Astro deployment schedulers crash looping due to incorrect airflow local settings config
Incident Report for Astro
Postmortem

On August 14 at 2:18PM UTC, Astronomer’s internal monitoring system began receiving sporadic, seemingly disparate alerts indicating that the scheduler component in some Astro Deployments was unhealthy.

At 3:40PM UTC, once it became clear that these alerts were related and impacting Astro users, Astronomer initiated its incident response process.

At 3:44PM UTC, the root cause of the incident was identified, and by 4:02PM UTC, the incident was resolved.

The incident was caused by a code change to the airflow_local_settings.py file that is managed by Astronomer to implement cluster policies that usually make Airflow more reliable. For example, one such cluster policy prevents users from creating KubernetesPodOperator pods or KubernetesExecutor pods from attempting to consume more resources than are available in the user’s Deployment.

This code change introduced a bug that impacted users who are using an Astro Runtime with the Python version set to less than Python 3.10. This bug was caused by implementing a feature, Python’s platform.freedesktop_os_release(), which was introduced in Python 3.10 and unavailable in Python versions less than 3.10.

To prevent this from happening again, Astronomer is now testing against all Python versions that are supported by Astro Runtime.

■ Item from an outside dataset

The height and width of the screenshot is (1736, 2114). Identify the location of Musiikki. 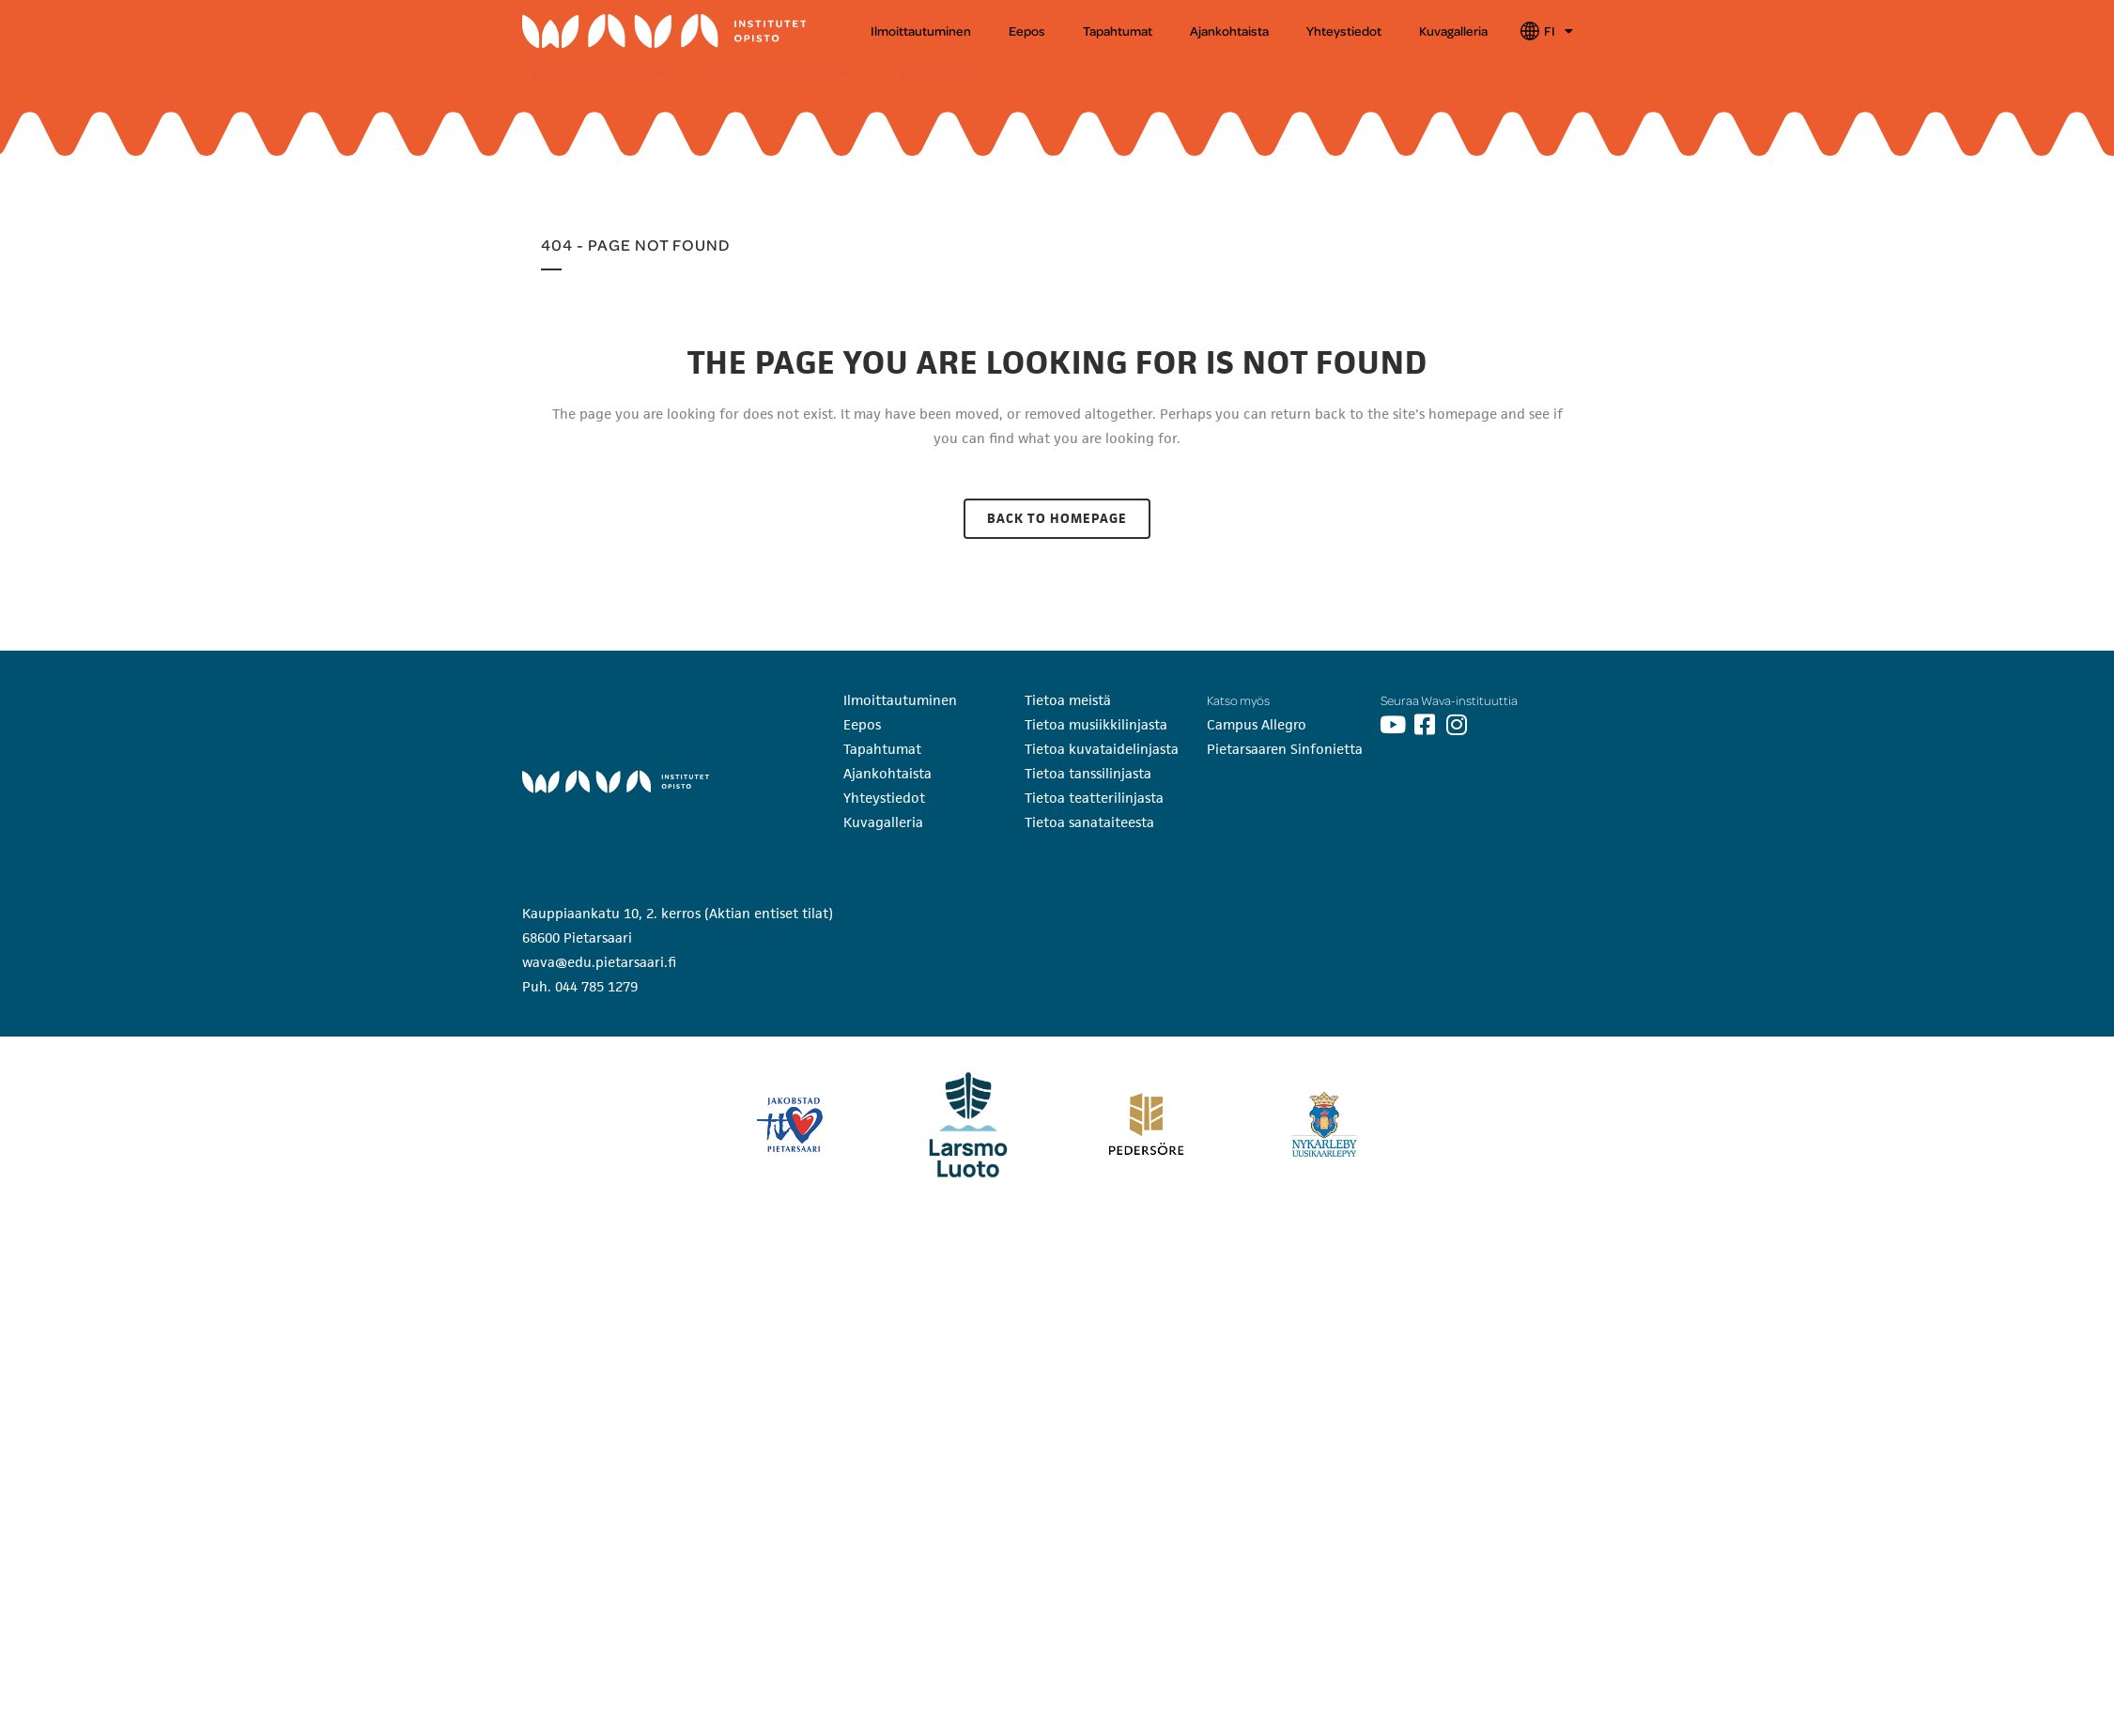 (741, 74).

In order to respond quicker to potentially systematic issues impacting scheduler availability, Astronomer will raise the priority of alerts indicating schedulers are unhealthy such that the on-call support engineer will be paged.

Posted Aug 27, 2024 - 20:15 UTC

Resolved
This incident has been resolved.
Posted Aug 14, 2024 - 16:32 UTC
Monitoring
Correction, the affected Runtime images are those using versions of Python *less than* 3.10.

We have implemented a fix and are monitoring the results now.
Posted Aug 14, 2024 - 16:01 UTC
Identified
We have identified the issue, which only effects deployments using Astro Runtime with Python version <3.10. We are working on releasing a hotfix now.
Posted Aug 14, 2024 - 15:48 UTC
Investigating
Astronomer is investigating an issue with Astro deployment scheduler pods entering a CrashLoop state due to an error in the airflow local settings file. We're investigating the root cause and will update this page as we have more information.
Posted Aug 14, 2024 - 15:45 UTC
This incident affected: Astro Hosted (Scheduling and Running DAGs and Tasks) and Astro Hybrid (Scheduling and Running DAGs and Tasks).